MTL has long been studied in machine learning Ruder (2017) and has been used successfully across different applications, from natural language processing Collobert and Weston (2008); Luong et al. (2016); Liu et al. (2019c)

, computer vision 

Wang et al. (2009); Liu et al. (2019a); Chen et al. (2019), to health informatics Zhou et al. (2011); He et al. (2016); Harutyunyan et al. (2019). MTL has also been studied in biomedical and clinical natural language processing (NLP) such as named entity recognition and normalization and the relation extraction. However, most of these studies focus on either one task with multi corpora Khan et al. (2020); Wang et al. (2019b) or multi-tasks on a single corpus Xue et al. (2019); Li et al. (2017); Zhao et al. (2019).

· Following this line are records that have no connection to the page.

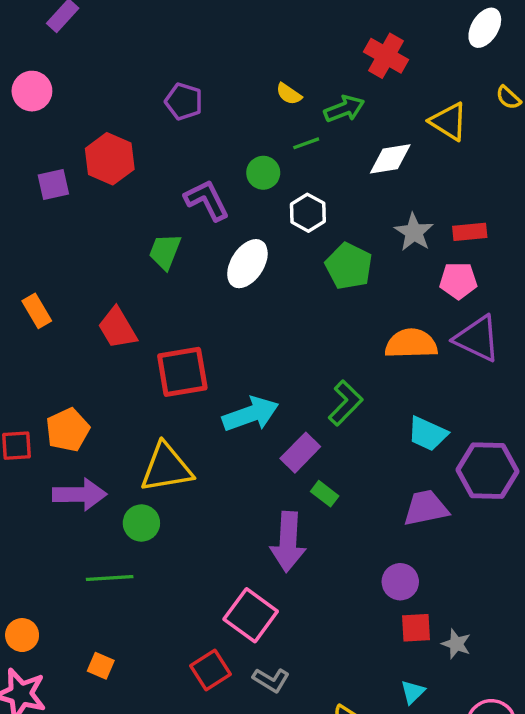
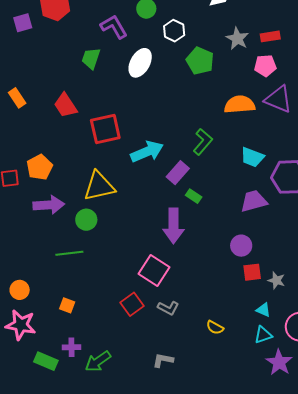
cyan triangle: (413, 692) -> (263, 310), moved, turned -49

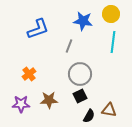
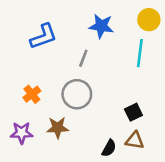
yellow circle: (111, 14) -> (149, 20), moved
gray circle: (80, 74) -> (77, 94), moved
black square: (80, 96) -> (133, 112), moved

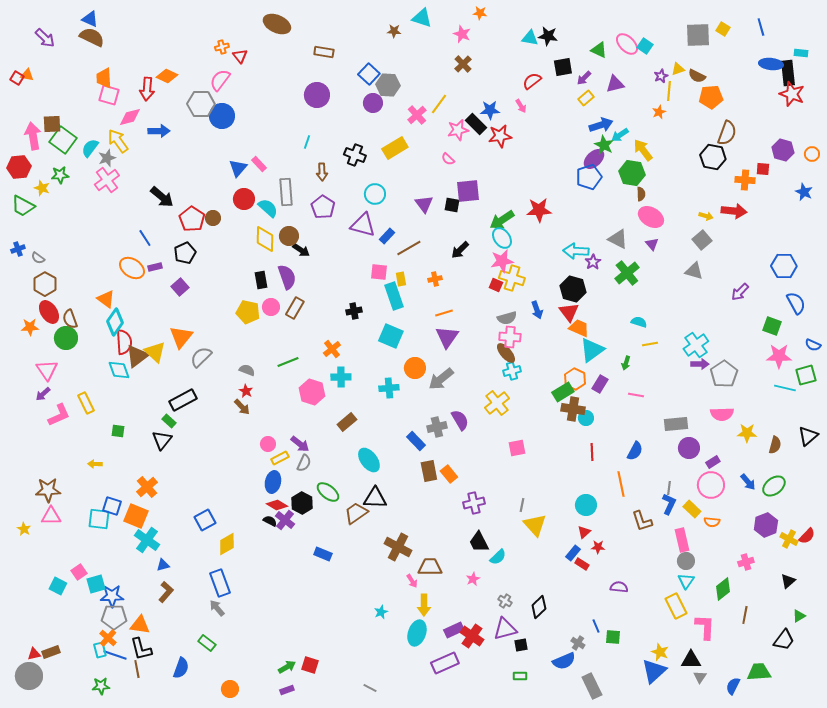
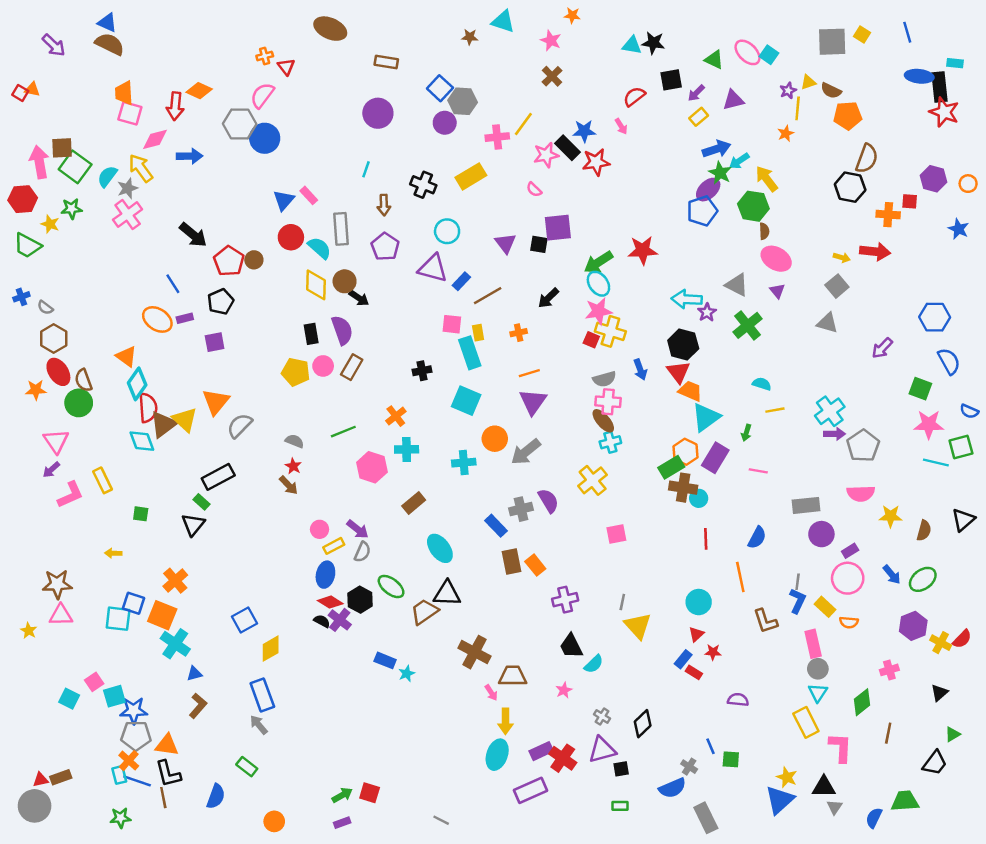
pink cross: (417, 115) -> (497, 137), turned 36
purple square: (180, 287) -> (215, 342), turned 30
purple rectangle: (600, 384) -> (715, 458), size x1.4
cyan star: (381, 612) -> (407, 674), moved

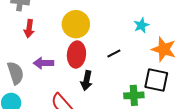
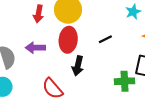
red arrow: (29, 29) -> (38, 14), moved

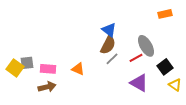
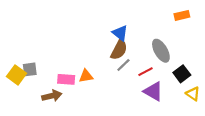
red line: (136, 58) -> (145, 72), moved
pink rectangle: (48, 69) -> (66, 79), moved
orange triangle: (78, 69) -> (86, 76), turned -32

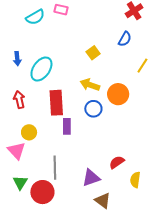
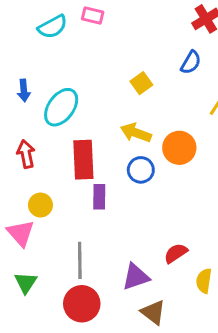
red circle: (42, 192) -> (82, 304), moved

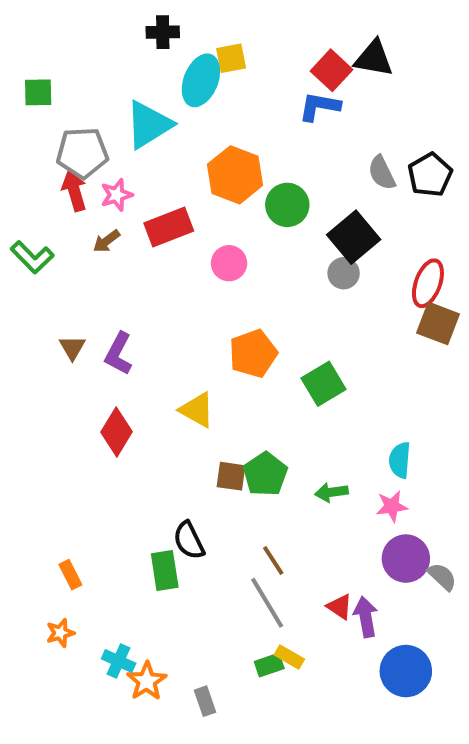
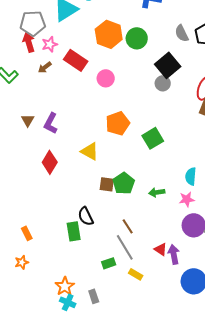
green circle: (287, 205) -> (137, 38), moved
red rectangle: (169, 227) -> (76, 60), turned 55
cyan cross: (119, 661) -> (68, 302), moved
green rectangle: (269, 665) -> (109, 263), moved

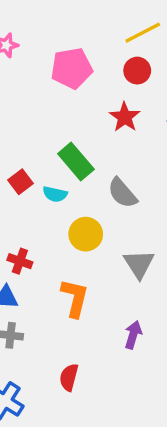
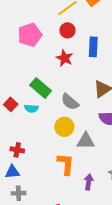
yellow circle: (86, 234) -> (64, 127), moved
gray triangle: (139, 264) -> (86, 141), turned -48
orange L-shape: (75, 298) -> (66, 164), moved

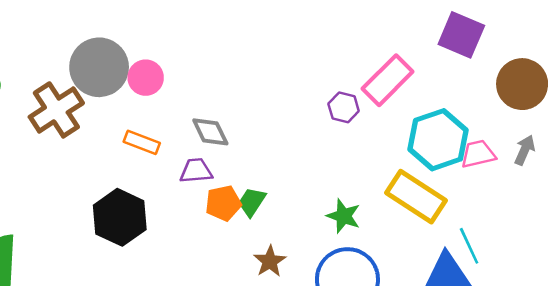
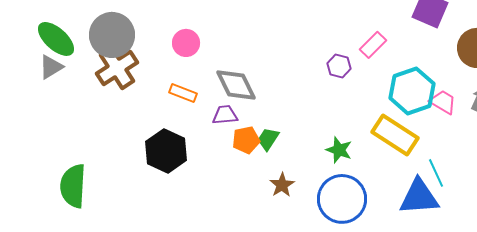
gray circle: (99, 67) -> (112, 35), moved
pink rectangle: (388, 80) -> (373, 45), size x0.7
gray diamond: (210, 132) -> (236, 85), size x1.4
pink trapezoid: (478, 154) -> (443, 102), turned 44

To bridge this gap, we investigate the use of MTL with transformer-based models (BERT) on multiple biomedical and clinical NLP tasks. We hypothesize the performance of the models on individual tasks (especially in the same domain) can be improved via joint learning. Specifically, we compare three models: the independent single-task model (BERT), the model refined via MTL (called MT-BERT-Refinement), and the model fine-tuned for each task using MT-BERT-Refinement (called MT-BERT-Fine-Tune). We conduct extensive empirical studies on the Biomedical Language Understanding Evaluation (BLUE) benchmark Peng et al. (2019), which offers a diverse range of text genres (biomedical and clinical text) and NLP tasks (such as text similarity, relation extraction, and named entity recognition). When learned and fine-tuned on biomedical and clinical domains separately, we find that MTL achieved over 2% performance on average, created new state-of-the-art results on four BLUE benchmark tasks. We also demonstrate the use of multi-task learning to obtain a single model that still produces state-of-the-art performance on all tasks. This positive answer will be very helpful in the context that researchers are in the hassle of choosing a suitable model for new problems where training resources are limited.

Our contribution in this work is three-fold: (1) We conduct extensive empirical studies on 8 tasks from a diverse range of text genres. (2) We demonstrate that the MTL fine-tuned model (MT-BERT-Fine-Tune) achieved state-of-the-art performance on average and there is still a benefit to utilizing the MTL refinement model (MT-BERT-Refinement). Pairwise MTL, where two tasks were trained jointly, further demonstrates which tasks can improve or decrease other tasks. (3) We make codes and pre-trained MT models publicly available.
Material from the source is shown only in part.